Data linkage to estimate the extent and distribution of occupational disease: new onset adult asthma in Alberta, Canada
Cherry, Nicola ; Beach, Jerry ; Burstyn, Igor ; Fan, Xiangning ; Guo, Na ; Kapur, Nitin
American Journal of Industrial Medicine
2009
52
11
831-840
asthma ; compensation of occupational diseases ; notification of occupational diseases ; occupation disease relation
Occupational diseases
English
Bibliogr.
"BackgroundAlthough occupational asthma is a well recognized and preventable disease, the numbers of cases presenting for compensation may be far lower than the true incidence. Methods Workers' Compensation Board (WCB) claims for any reason 1995-2004 were linked to physician billing data. New onset adult asthma (NOAA) was defined as a billing for asthma (ICD-9 code of 493) in the 12 months prior to a WCB claim without asthma in the previous 3 years. Incidence was calculated by occupation, industry and, in a case-referent analysis, exposures estimated from an asthma specific job exposure matrix. Results There were 782,908 WCB eligible claims, with an incidence rate for NOAA of 1.6%: 23 occupations and 21 industries had a significantly increased risk.
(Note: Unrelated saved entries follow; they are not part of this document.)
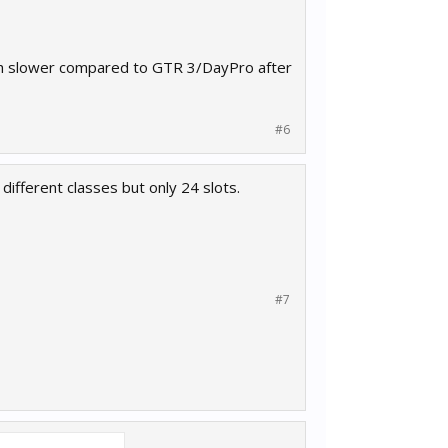
much slower compared to GTR 3/DayPro after
#6
different classes but only 24 slots.
#7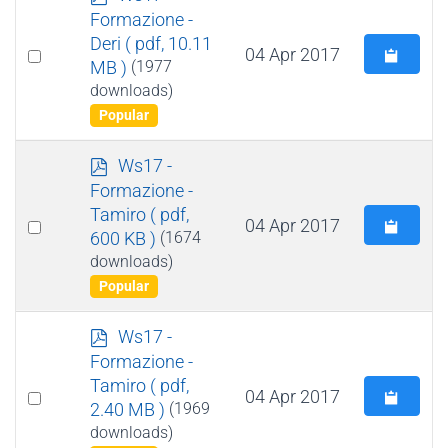
d
Formazione -
f
Deri
( pdf, 10.11
Select
04 Apr 2017
MB )
(1977
an
downloads)
item
Popular
p
Ws17 -
d
Formazione -
f
Tamiro
( pdf,
Select
04 Apr 2017
600 KB )
(1674
an
downloads)
item
Popular
p
Ws17 -
d
Formazione -
f
Tamiro
( pdf,
Select
04 Apr 2017
2.40 MB )
(1969
an
downloads)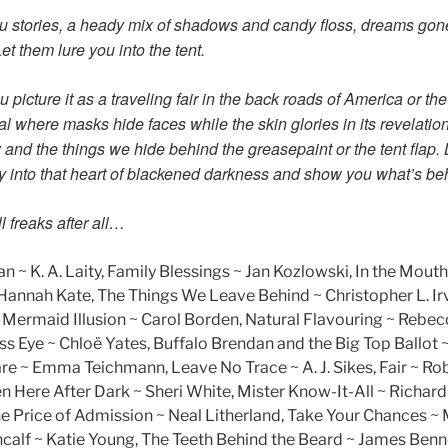
u stories, a heady mix of shadows and candy floss, dreams gon
et them lure you into the tent.
 picture it as a traveling fair in the back roads of America or the
al where masks hide faces while the skin glories in its revelation,
ity and the things we hide behind the greasepaint or the tent flap. 
y into that heart of blackened darkness and show you what’s behi
 freaks after all…
n ~ K. A. Laity, Family Blessings ~ Jan Kozlowski, In the Mouth
~ Hannah Kate, The Things We Leave Behind ~ Christopher L. Ir
The Mermaid Illusion ~ Carol Borden, Natural Flavouring ~ Re
s Eye ~ Chloë Yates, Buffalo Brendan and the Big Top Ballot ~
e ~ Emma Teichmann, Leave No Trace ~ A. J. Sikes, Fair ~ Ro
 Here After Dark ~ Sheri White, Mister Know-It-All ~ Richar
e Price of Admission ~ Neal Litherland, Take Your Chances ~ 
alf ~ Katie Young, The Teeth Behind the Beard ~ James Benn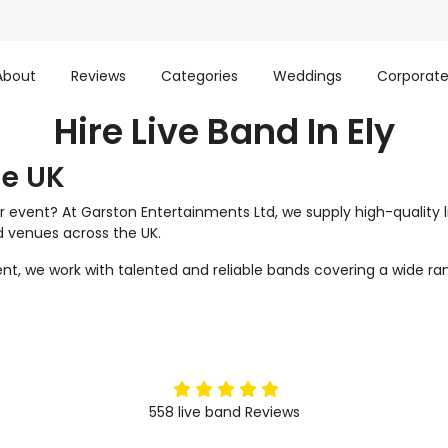
About
Reviews
Categories
Weddings
Corporat
Hire Live Band In Ely
he UK
r event? At Garston Entertainments Ltd, we supply high-quality 
nd venues across the UK.
t, we work with talented and reliable bands covering a wide ran
5
stars
558
live band
Reviews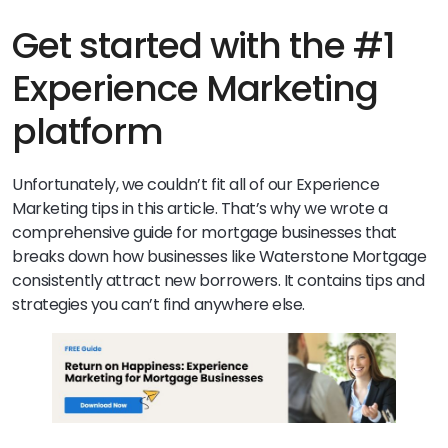
Get started with the #1
Experience Marketing
platform
Unfortunately, we couldn’t fit all of our Experience
Marketing tips in this article. That’s why we wrote a
comprehensive guide for mortgage businesses that
breaks down how businesses like Waterstone Mortgage
consistently attract new borrowers. It contains tips and
strategies you can’t find anywhere else.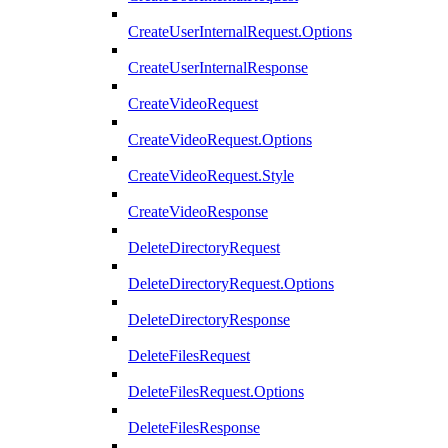
CreateUserInternalRequest.Options
CreateUserInternalResponse
CreateVideoRequest
CreateVideoRequest.Options
CreateVideoRequest.Style
CreateVideoResponse
DeleteDirectoryRequest
DeleteDirectoryRequest.Options
DeleteDirectoryResponse
DeleteFilesRequest
DeleteFilesRequest.Options
DeleteFilesResponse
Isocyanates (OR 1.54: 95% CI 1.01-2.36) and exposure to mixed agricultural allergens (OR = 1.59: 95% CI 1.17-2.18) were related to NOAA overall, as were exposures to cleaning chemicals in men (OR = 1.91:95% CI 1.34-2.73). Estimates of the number of cases of occupational asthma suggested a range of 4% to about half for the proportion compensated. Conclusions Data linkage of administrative records can demonstrate under-reporting of occupational asthma and indicate areas for prevention."